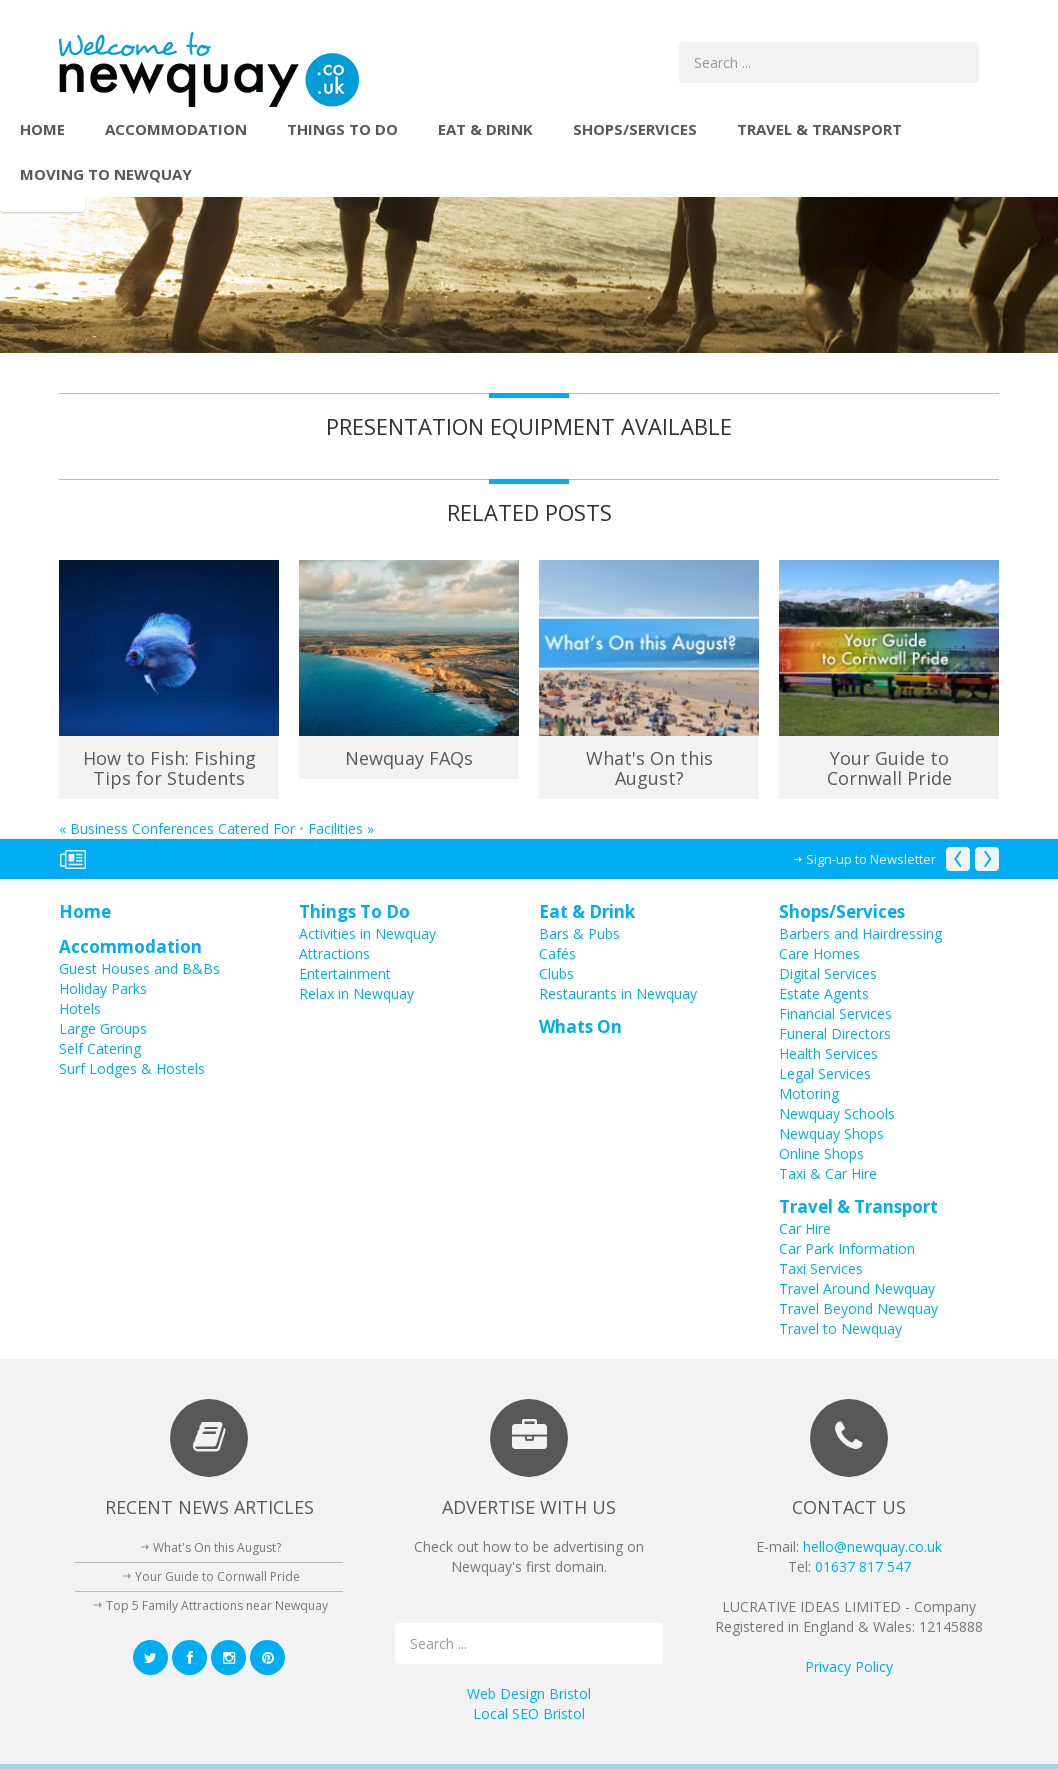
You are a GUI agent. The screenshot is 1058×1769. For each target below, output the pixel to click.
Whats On (580, 1026)
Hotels (80, 1008)
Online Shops (821, 1153)
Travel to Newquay (840, 1328)
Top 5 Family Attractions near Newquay (217, 1605)
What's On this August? (649, 768)
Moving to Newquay (106, 174)
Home (42, 129)
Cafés (557, 953)
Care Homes (819, 953)
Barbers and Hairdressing (860, 933)
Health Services (828, 1053)
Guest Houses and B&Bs (139, 968)
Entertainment (345, 973)
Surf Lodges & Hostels (132, 1068)
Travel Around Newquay (857, 1288)
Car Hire (805, 1228)
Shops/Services (635, 129)
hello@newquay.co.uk (872, 1546)
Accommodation (176, 129)
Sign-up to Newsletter (871, 859)
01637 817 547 (863, 1566)
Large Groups (103, 1028)
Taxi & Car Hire (828, 1173)
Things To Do (342, 129)
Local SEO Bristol (529, 1713)
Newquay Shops (831, 1133)
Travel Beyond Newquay (858, 1308)
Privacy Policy (849, 1666)
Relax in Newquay (356, 993)
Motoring (809, 1093)
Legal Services (825, 1073)
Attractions (334, 953)
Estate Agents (824, 993)
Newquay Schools (837, 1113)
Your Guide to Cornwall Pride (889, 768)
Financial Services (835, 1013)
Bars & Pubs (579, 933)
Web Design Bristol (529, 1693)
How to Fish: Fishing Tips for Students (169, 768)
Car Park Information (847, 1248)
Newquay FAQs (409, 758)
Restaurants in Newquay (618, 993)
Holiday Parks (103, 988)
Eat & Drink (485, 129)
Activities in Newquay (367, 933)
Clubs (556, 973)
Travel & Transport (819, 129)
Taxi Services (821, 1268)
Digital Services (828, 973)
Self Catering (100, 1048)
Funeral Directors (835, 1033)
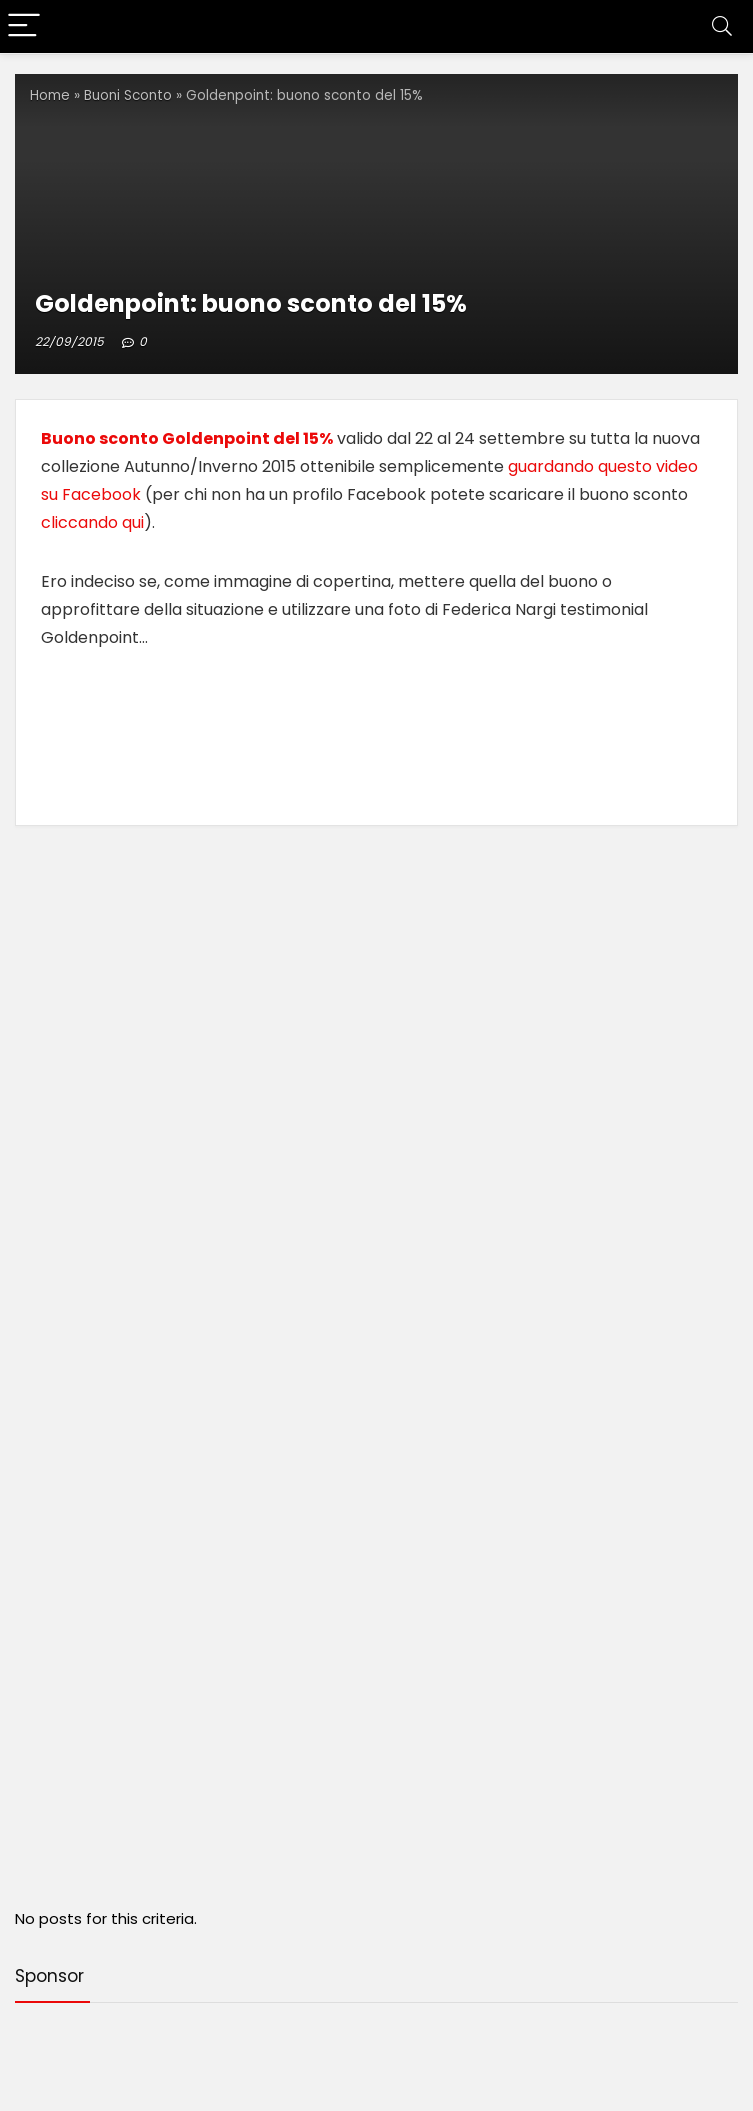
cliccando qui (92, 522)
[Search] (722, 26)
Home (50, 95)
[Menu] (24, 26)
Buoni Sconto (128, 95)
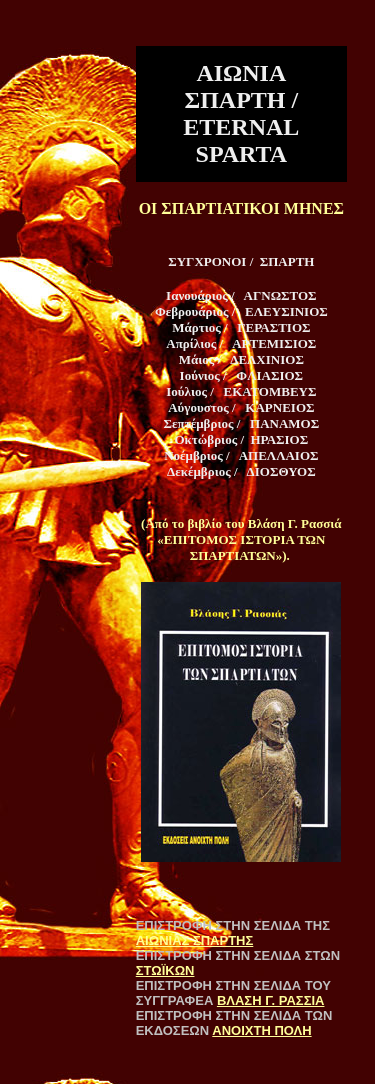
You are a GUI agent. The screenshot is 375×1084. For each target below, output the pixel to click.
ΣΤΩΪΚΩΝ (165, 970)
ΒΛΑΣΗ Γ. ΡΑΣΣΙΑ (271, 1000)
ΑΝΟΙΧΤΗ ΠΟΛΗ (261, 1030)
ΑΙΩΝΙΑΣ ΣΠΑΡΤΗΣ (195, 940)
****
Goal of the exercise>
Search the records line by line for the word "output" and copy every line where it appears.

Response below>
You are a GUI agent. The screenshot is 1058×1769. For each target below, output the pixel to click.
You are a GUI agent. The screenshot is 375×1084. For each target below, output the pixel to click.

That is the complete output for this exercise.